§ Exercise:
Scan the records for "المشروع". Show the matching lines.

======== Data ========

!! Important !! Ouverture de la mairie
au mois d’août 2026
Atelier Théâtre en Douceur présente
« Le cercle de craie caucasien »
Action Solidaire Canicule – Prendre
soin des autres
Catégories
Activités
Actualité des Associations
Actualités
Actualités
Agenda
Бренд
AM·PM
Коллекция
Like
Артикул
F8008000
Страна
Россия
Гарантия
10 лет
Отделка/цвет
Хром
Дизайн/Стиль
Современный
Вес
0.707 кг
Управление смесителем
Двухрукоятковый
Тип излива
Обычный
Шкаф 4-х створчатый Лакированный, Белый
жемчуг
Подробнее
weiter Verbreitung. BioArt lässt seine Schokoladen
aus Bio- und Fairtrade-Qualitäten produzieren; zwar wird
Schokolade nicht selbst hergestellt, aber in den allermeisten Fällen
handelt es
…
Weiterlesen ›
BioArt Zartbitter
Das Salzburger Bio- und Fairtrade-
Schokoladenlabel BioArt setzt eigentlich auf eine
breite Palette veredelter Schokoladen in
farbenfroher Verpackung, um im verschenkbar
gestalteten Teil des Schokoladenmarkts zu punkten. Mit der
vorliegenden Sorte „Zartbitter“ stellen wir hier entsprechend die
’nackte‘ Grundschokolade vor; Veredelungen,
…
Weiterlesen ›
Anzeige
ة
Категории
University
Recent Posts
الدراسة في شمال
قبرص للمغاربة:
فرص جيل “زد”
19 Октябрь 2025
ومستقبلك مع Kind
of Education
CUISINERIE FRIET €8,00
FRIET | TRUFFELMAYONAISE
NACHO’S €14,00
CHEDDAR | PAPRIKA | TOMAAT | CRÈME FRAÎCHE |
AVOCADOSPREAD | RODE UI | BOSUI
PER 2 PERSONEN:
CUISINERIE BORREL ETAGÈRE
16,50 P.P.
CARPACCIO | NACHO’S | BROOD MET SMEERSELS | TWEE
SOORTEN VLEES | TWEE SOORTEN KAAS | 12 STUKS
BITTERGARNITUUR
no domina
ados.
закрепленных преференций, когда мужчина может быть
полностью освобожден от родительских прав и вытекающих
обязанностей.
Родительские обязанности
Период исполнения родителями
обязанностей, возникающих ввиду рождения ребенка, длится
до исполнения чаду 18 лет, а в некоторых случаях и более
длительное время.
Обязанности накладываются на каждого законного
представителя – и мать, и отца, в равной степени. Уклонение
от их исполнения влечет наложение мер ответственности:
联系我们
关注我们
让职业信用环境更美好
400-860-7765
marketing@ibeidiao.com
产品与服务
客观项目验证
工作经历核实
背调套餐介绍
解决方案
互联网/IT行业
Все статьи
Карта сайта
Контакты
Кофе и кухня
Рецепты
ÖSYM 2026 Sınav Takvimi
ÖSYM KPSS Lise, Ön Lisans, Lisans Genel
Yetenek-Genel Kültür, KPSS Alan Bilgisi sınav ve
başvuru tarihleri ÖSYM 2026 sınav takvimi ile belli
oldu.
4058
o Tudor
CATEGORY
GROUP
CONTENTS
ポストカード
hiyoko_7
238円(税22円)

========
======== Data ========

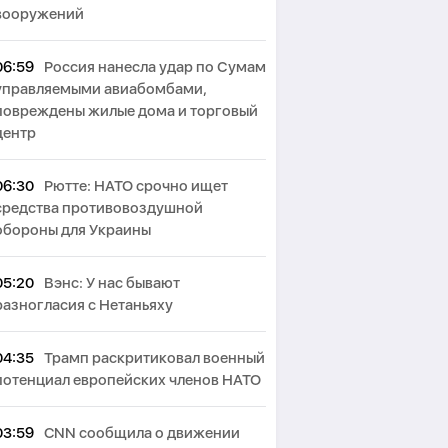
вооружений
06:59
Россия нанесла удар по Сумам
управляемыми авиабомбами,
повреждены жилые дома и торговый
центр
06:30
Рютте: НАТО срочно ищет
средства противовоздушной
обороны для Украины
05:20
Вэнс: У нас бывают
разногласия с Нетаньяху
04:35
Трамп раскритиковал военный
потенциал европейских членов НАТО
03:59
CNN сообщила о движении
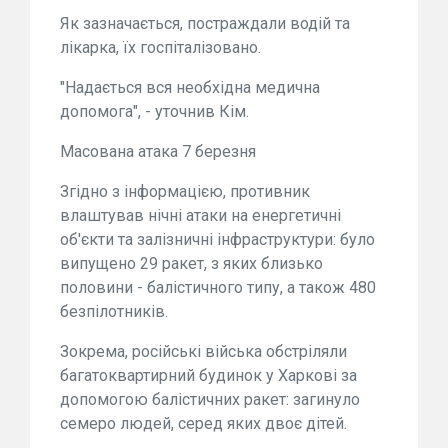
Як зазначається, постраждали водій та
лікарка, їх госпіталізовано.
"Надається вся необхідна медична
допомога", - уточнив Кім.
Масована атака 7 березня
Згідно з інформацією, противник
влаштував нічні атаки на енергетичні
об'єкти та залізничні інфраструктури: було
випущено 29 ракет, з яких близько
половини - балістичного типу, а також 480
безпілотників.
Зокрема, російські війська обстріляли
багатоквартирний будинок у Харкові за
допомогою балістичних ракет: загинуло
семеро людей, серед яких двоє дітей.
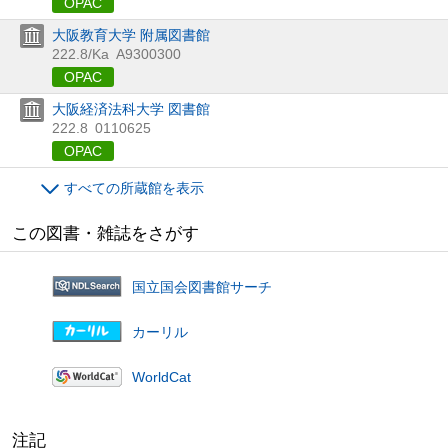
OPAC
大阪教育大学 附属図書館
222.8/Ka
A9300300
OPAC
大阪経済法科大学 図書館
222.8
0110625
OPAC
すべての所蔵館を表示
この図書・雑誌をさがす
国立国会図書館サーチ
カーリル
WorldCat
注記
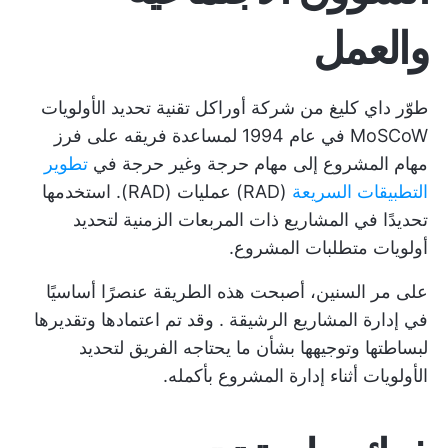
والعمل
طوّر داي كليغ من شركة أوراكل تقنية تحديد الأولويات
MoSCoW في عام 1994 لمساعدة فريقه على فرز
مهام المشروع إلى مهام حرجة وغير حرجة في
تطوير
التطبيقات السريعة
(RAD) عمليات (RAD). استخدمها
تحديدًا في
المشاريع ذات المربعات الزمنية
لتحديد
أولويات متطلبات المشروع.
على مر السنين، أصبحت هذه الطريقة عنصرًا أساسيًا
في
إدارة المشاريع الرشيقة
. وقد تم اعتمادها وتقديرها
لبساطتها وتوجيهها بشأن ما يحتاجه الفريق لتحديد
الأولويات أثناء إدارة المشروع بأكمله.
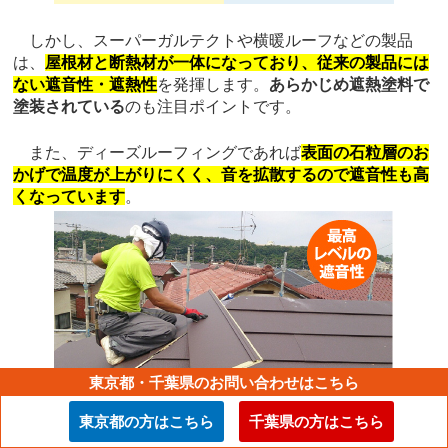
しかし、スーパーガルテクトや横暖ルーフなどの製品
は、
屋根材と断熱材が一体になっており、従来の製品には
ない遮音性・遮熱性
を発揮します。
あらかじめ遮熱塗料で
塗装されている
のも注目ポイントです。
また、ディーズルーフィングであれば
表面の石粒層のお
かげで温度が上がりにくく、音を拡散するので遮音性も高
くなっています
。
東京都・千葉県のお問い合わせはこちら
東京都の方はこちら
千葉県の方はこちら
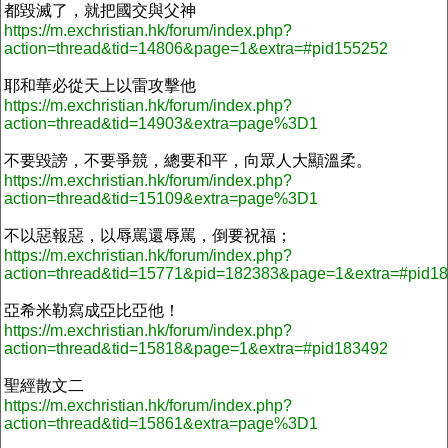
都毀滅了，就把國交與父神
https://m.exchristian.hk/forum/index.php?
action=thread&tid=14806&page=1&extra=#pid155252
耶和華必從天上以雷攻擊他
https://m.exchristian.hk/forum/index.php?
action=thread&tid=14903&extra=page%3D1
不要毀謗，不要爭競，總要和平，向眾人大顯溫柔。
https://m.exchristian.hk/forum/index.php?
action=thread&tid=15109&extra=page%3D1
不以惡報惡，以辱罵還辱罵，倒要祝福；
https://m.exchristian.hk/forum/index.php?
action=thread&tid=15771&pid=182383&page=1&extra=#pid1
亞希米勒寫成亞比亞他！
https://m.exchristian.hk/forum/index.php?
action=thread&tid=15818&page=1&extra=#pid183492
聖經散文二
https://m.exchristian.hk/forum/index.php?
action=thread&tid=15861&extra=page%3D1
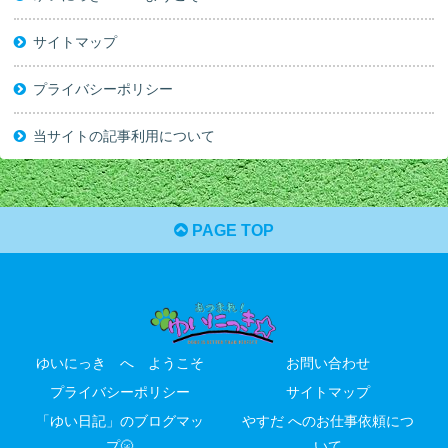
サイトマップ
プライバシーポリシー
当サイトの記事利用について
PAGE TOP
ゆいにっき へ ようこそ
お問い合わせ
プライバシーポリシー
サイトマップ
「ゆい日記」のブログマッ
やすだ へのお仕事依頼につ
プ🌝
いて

========

§ Output of the exercise:
مهام المشروع إلى مهام حرجة وغير حرجة في
أولويات متطلبات المشروع.
الأولويات أثناء إدارة المشروع بأكمله.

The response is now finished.